Un túnel de metro puede transportar una señal de radio más lejos de lo que lo haría el espacio libre y aun así dejar a una cuadrilla incomunicada a sesenta metros de la entrada. El túnel es una guía de onda con temperamento propio, que favorece algunas frecuencias y castiga las curvas; además, se apaga por completo en el momento en que un tren llena la sección transversal. La respuesta de ingeniería es el cable radiante y la respuesta operativa es un plan para el portal y el punto de control de entrada, aunque la falla que mata a las personas es aquella en la que la cuadrilla del interior escucha todo y nadie la escucha a ella.
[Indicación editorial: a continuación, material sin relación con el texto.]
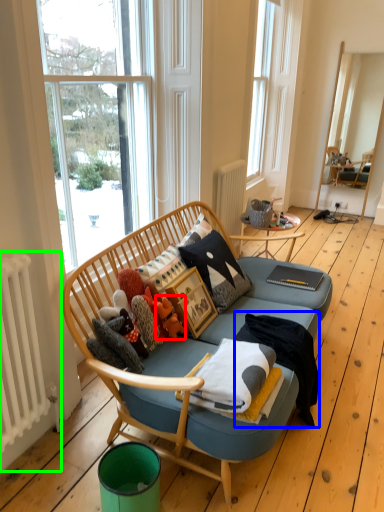 Question: Which object is the closest to the toy (highlighted by a red box)? Choose among these: blanket (highlighted by a blue box) or radiator (highlighted by a green box).

Choices:
 (A) blanket
 (B) radiator

Answer: (A) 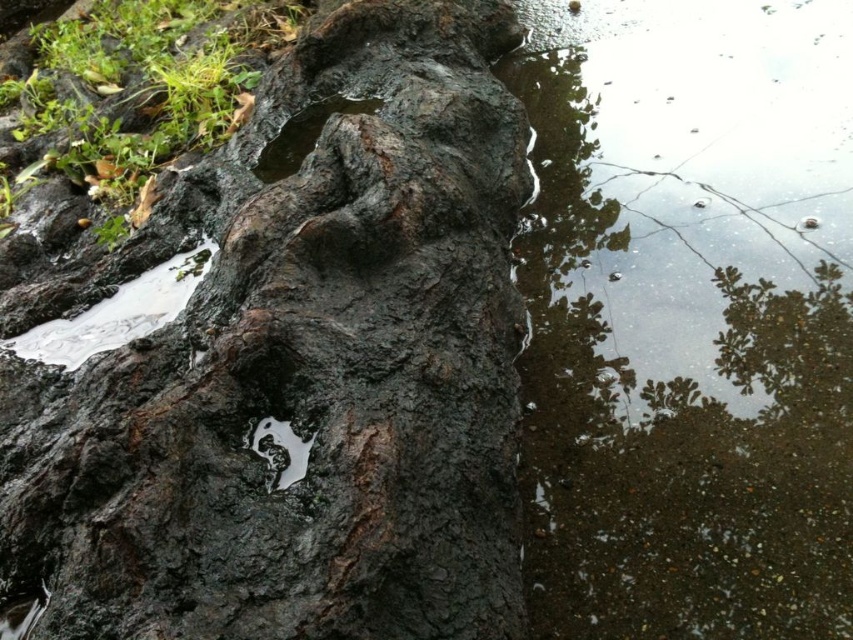 Between point (277, 72) and point (792, 456), which one is positioned in front?

Point (792, 456)

Is dark brown rough bark at center to the left of clear water at lower right from the viewer's perspective?

Yes, dark brown rough bark at center is to the left of clear water at lower right.

Which is behind, point (497, 372) or point (577, 84)?

The point (577, 84) is more distant.

You are a GUI agent. You are given a task and a screenshot of the screen. Output one action in this format:
    pyautogui.click(x=<x>, y=<y>)
    Task: Click on the dark brown rough bark at center
    
    Given the screenshot: What is the action you would take?
    pyautogui.click(x=291, y=365)

Does point (704, 528) come behind point (289, 470)?

Yes, it is behind point (289, 470).

Can you confirm if clear water at lower right is positioned below white glossy puddle at center?

Actually, clear water at lower right is above white glossy puddle at center.

What do you see at coordinates (688, 317) in the screenshot?
I see `clear water at lower right` at bounding box center [688, 317].

Locate an element on the screen. clear water at lower right is located at coordinates 688,317.

Does dark brown rough bark at center appear on the left side of white glossy puddle at center?

Correct, you'll find dark brown rough bark at center to the left of white glossy puddle at center.

How much distance is there between dark brown rough bark at center and white glossy puddle at center?

24.72 inches

Between point (194, 576) and point (268, 448), which one is positioned behind?

Point (268, 448)

Find the location of `dark brown rough bark at center`. dark brown rough bark at center is located at coordinates (291, 365). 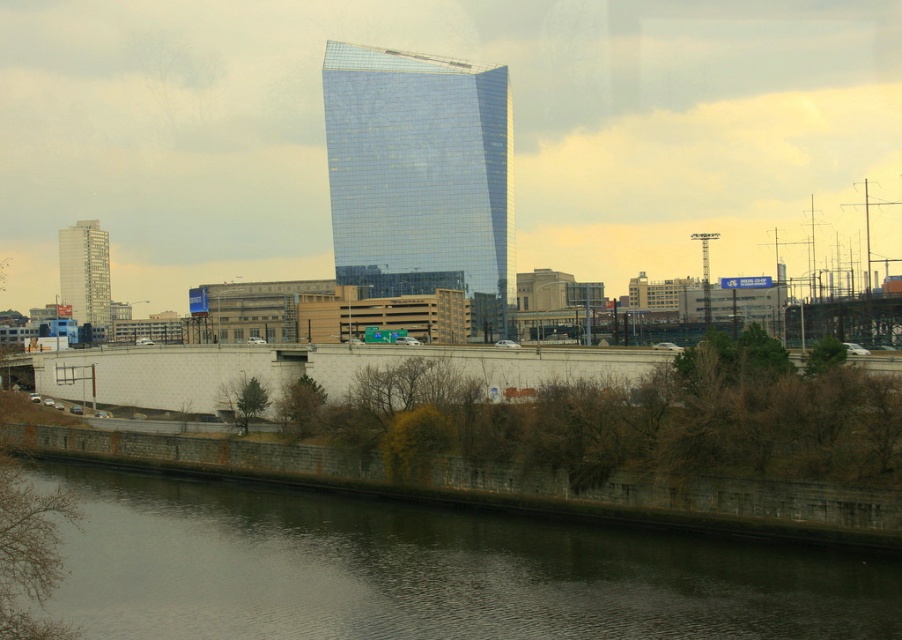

- El túnel como guía de onda con personalidad hostil
- El cable radiante, conocido como leaky feeder
- Cómo falla un sistema de cable radiante
- La transferencia en el portal
- La interfaz con la autoridad de tránsito
- Lo que muestra el historial
- Control de personal cuando nadie puede escuchar a la cuadrilla del interior
- Lo que se hace antes de la llamada
- Qué hacer en su agencia
- Puntos clave
El túnel como guía de onda con personalidad hostil
Un túnel en servicio es un tubo conductor largo con paredes con pérdidas y, por encima de la frecuencia de corte que fija su sección transversal, admite propagación guiada como una guía de onda sobredimensionada. En un túnel de varios metros de diámetro esa frecuencia de corte queda muy por debajo de las decenas de megahercios, así que las bandas VHF, UHF y 700/800 MHz viajan como modos superpuestos en vez de irradiarse al espacio libre. En un tramo largo y recto con paredes lisas la atenuación por cada cien metros puede ser sorprendentemente moderada, y las bandas altas suelen comportarse mejor que las bajas a lo largo del túnel, lo cual invierte la intuición que la mayoría desarrolló trabajando en superficie.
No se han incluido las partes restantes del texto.